İmanını kemâl derecesine ulaştırmış bir kul sonra görür ki, Allahu Zülcelâl, yeryüzünü bir sergi hükmünde yapmış, bütün antika sanatlarını orada teşhir etmektedir. Kul da bunlar karşısında ubudiyetin bir gereği olarak “Maşaallah” diyerek takdir ile, “Barekallah” diyerek tahsin ile, “Sübhanallah” diyerek hayret ile, “Allahu ekber” diyerek istihsan ile karşılık verir. Kul idrak eder ki, Cenab-ı Hak bütün bunlarla vahdaniyet bayrağını dikmiş, rububiyetini ilân etmiştir. Bundan sonra kulun üzerine düşen ubudiyetle cevap vermektir.
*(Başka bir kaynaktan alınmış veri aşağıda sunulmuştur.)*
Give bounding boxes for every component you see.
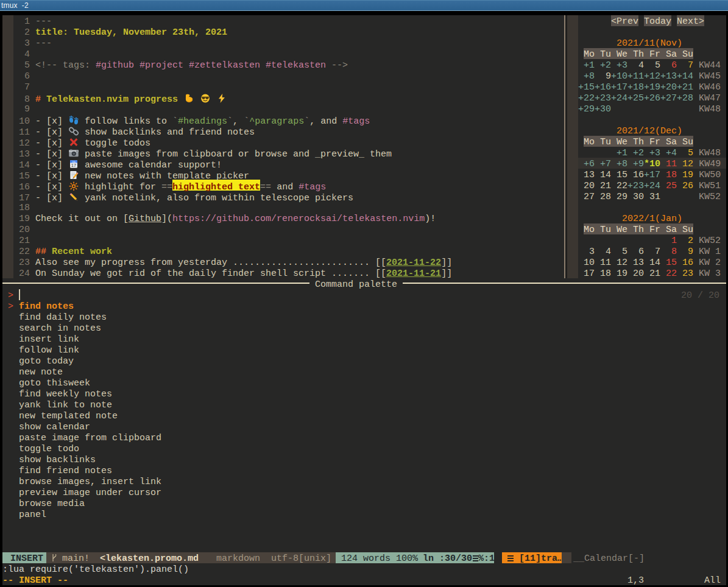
svg-text:17: 17 [71,163,76,168]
Kul ancak bu çeşit ibadet ve tefekküratla hakiki insan olur, ahsen-i takvimde olduğunu gösterir.”
8. İBADETTE İHLAS FAKTÖRÜ
İslâmda ubudiyet mühim bir yer işgal eder ve Cenab-ı Hakka kulun yakınlığının bir işareti sayılır. Kul ne kadar samimiyet ve ihlasla ubudiyete mülazemet ederse, o nisbette Kadîr-i Mutlakın sevgilisi olur. Bu ehemmiyetli noktayı hemen bütün eserlerinde yeri geldikçe vurgulayan Said Nursî, aynı ehemmiyeti bir kez daha izah ederek şöyle demektedir:
“İŞTE BU SIRRI ANLAMAYANLAR, EVRAD-I KUDSİYE-İ NAKŞİBENDİ’Yİ VEYA CEVŞEN-İ KEBİRİ O FAYDALARIN BAZILARINI MAKSUD-I BİZZAT NİYET EDEREK OKUYORLAR. O FAYDALARI GÖREMİYORLAR, GÖREMEYECEKLER VE GÖRMEYE DE HAKLARI YOKTUR… ONLAR NİYET ETSE, İHLASI BİR DERECE BOZULUR, BELKİ UBUDİYETTEN ÇIKAR VE KIYMETTEN DÜŞER.” –
Bediüzzaman’a göre “Ubudiyetin esası olan acz ve fakr, medar-ı necat ve halas yalnız ihlastır. İhlası kazanmak çok mühimdir. Bir zerre ihlaslı amel, batmanlarla halis olmayana müreccahtır”.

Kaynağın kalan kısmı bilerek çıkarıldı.